Inactivation of signal molecules
Inactivation of QS signal substance can be done by using chemical breakdown, enzymic degradation and metabolism of the AHL. Large number of enzymes can distract the bacterial QS signal substance identified like A-HSL-lactonases, A-HSL- acylases and paraoxonases. Their mode of action are the break down of the lactone ring by the lactonases, disruption of the acylated chain by the acylases and breakdown of the lactone ring by the paraoxonases [Dong and Zhang , 2005, Dobretsov et al.,2009].

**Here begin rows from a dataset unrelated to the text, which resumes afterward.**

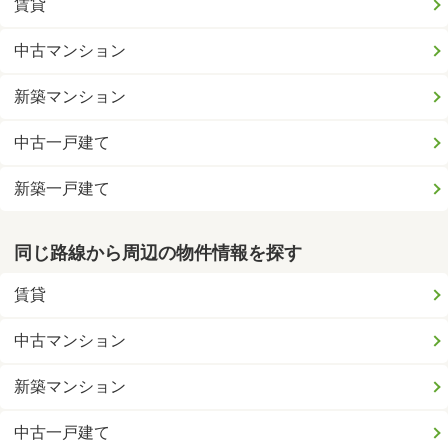
賃貸
中古マンション
新築マンション
中古一戸建て
新築一戸建て
同じ路線から周辺の物件情報を探す
賃貸
中古マンション
新築マンション
中古一戸建て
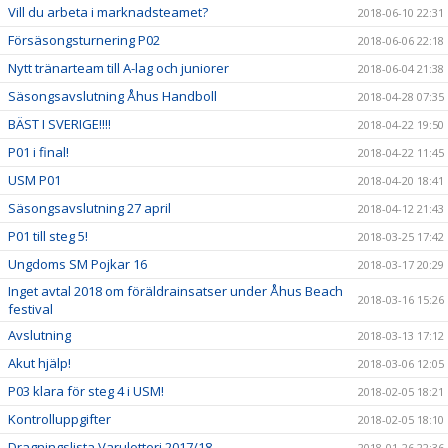
Vill du arbeta i marknadsteamet?
2018-06-10 22:31
Försäsongsturnering P02
2018-06-06 22:18
Nytt tränarteam till A-lag och juniorer
2018-06-04 21:38
Säsongsavslutning Åhus Handboll
2018-04-28 07:35
BÄST I SVERIGE!!!!
2018-04-22 19:50
P01 i final!
2018-04-22 11:45
USM P01
2018-04-20 18:41
Säsongsavslutning 27 april
2018-04-12 21:43
P01 till steg 5!
2018-03-25 17:42
Ungdoms SM Pojkar 16
2018-03-17 20:29
Inget avtal 2018 om föräldrainsatser under Åhus Beach
2018-03-16 15:26
festival
Avslutning
2018-03-13 17:12
Akut hjälp!
2018-03-06 12:05
P03 klara för steg 4 i USM!
2018-02-05 18:21
Kontrolluppgifter
2018-02-05 18:10
Dragningslista Varulotteri 2017/18
2018-01-26 22:36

QS Signal receptor inhibitor
Most widely used method is to block the QS signal receptor with an analogue of the AHL signal molecule. There are many Synthetic receptor blockers with an analogue of the AHL signal substance [Rasmussen and Givskov , 2006]. Although QS signal receptor blocker work well in vitro it is a pretty long shot to claim that it will attenuate virulence in vivo scenarios. A simple model to demonstrate the virulence of P. aeruginosa is in a Caenorhabditis elegans. These nematode worms feed harmless bacteria, but when they graze on a lawn of P. aeruginosa rapidly die. The reasons in the death of the worm are due to the synthesis of HCN and phenazines, both of which are QS controlled. A 100% killing of the worms is occurring rapidly when the worms feed on wild-type P. aeruginosa. When the worms feed on P. aeruginosa QS knockout mutants, the killing is reduced to 10 %, indicating QS systems are required for the expression of full virulence. The mortality of worms fed wild-type P. aeruginosa with garlic extract was reduced to 40% and 5%.